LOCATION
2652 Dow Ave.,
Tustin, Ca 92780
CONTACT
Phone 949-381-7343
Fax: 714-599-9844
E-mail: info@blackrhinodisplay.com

☆ ☆ ☆ ☆ ☆

Assigned task. Reproduce the material. Keep every word as written.

Written reply.
LOCATION
2652 Dow Ave.,
Tustin, Ca 92780
CONTACT
Phone 949-381-7343
Fax: 714-599-9844
E-mail: info@blackrhinodisplay.com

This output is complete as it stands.